The photoacid generator is a compound represented by the following structure.

[0114]

Embedded image

(Evaluation Test) The obtained positive photoresist solution was applied on a silicon wafer using a spin coater, dried at 140 ° C. for 90 seconds to form a positive photoresist film of about 0.4 μm. ArF excimer laser (193 nm Ar, NA = 0.6, manufactured by ISI)
F stepper). The heat treatment after exposure was performed at 150 ° C. for 90 seconds, developed with a 2.38% aqueous solution of tetramethylammonium hydroxide, and rinsed with distilled water to obtain a resist pattern profile. These were evaluated for development defects as follows. Table 2 shows the evaluation results.

[Number of development defects]: Bare S of 6 inches
Each resist film was applied to a thickness of 0.4 μm on the i-substrate and dried at 140 ° C. for 60 seconds on a vacuum suction hot plate.

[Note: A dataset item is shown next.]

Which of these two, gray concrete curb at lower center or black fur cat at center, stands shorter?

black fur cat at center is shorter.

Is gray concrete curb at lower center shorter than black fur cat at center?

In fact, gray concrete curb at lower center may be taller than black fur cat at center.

Next, a 0.35 μm contact hole pattern (Hole)
Through a test mask with a duty ratio = 1: 3), IS
After exposure with an ArF stepper 9300 manufactured by Company I, post-exposure heating was performed at 150 ° C. for 90 seconds. 2.38% continue
After paddle development with TMAH (tetramethylammonium hydroxide aqueous solution) for 60 seconds, washing with pure water for 30 seconds and spin drying. The number of development defects of the sample thus obtained was measured with a KLA-2112 machine manufactured by KLA Tencor Co., Ltd., and the obtained primary data value was defined as the number of development defects.

[0117]

[Table 2]

As is evident from the results in Table 2, the positive photoresist composition of the present invention suppresses the occurrence of development defects upon exposure to a wavelength of 193 nm.

[0119]

According to the present invention, it is possible to provide an improved positive photoresist composition which eliminates the problem of development defects in the manufacture of semiconductor devices.

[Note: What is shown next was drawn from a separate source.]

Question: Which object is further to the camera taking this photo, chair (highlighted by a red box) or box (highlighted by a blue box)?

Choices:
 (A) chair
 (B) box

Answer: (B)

──────────────────────────────────────────────────続 き Continued on the front page (51) Int.Cl. ⁷ Identification symbol FI Theme coat ゛ (Reference) C08L 101/08 C08L 101/08 G03F 7/004 504 G03F 7/004 504 H01L 21/027 H01L 21/30 502R F-term (reference) 2H025 AA02 AB16 AC03 AC08 AD03 BE00 BE07 BE08 BE10 BF03 BF29 BG00 CB43 CC04 CC20 FA17 4J002 BK001 CP032 ER027 EU027 EU047 EU077 EU117 EU127 EU137 EU147 EU186 EU207 EU226 EU237 EV196 EV216 EV296 EV306R33 KD006 AR09P AR11P AR36R BA02P BA03P BA03R BA04P BA05Q BA06Q BA20R BA58R BB18R BC08R BC09R BC53R CA03 CA05 DA01 JA38

Claims (4)

[Claims] (A) It contains a repeating structural unit represented by the following general formula (I) and a repeating unit having a structure represented by the following general formula (II), and has a dissolution rate in an alkaline developer by the action of an acid. A positive photoresist composition comprising: an increasing resin; and (B) a compound capable of generating an acid upon irradiation with actinic rays or radiation. Embedded image Embedded image In the general formula (I), R _{11 to} R ₁₄ represent a hydrogen atom or an alkyl group which may have a substituent. a is 0 or 1; In the general formula (II), R ₁₅ represents a hydrogen atom or an alkyl group. R ₁₆ represents a linear or branched alkyl group having 1 to 20 carbon atoms. 2. The resin (A) further comprises the following general formula (II)
The positive photoresist composition according to claim 1, comprising a repeating structural unit represented by I). Embedded image In the formula (III): Z ₂ represents —O— or —N (R ₁ ) —. Here, R ₁ is a hydrogen atom, a hydroxyl group or —OSO ₂ —R
Represents ₂ . R ₂ represents an alkyl group, a haloalkyl group, a cycloalkyl group or a camphor residue. 3. The positive photoresist composition according to claim 1, further comprising (C) an organic basic compound. 4. The method according to claim 1, further comprising (D) a fluorine-based and / or silicon-based surfactant.
The positive photoresist composition according to any one of the above.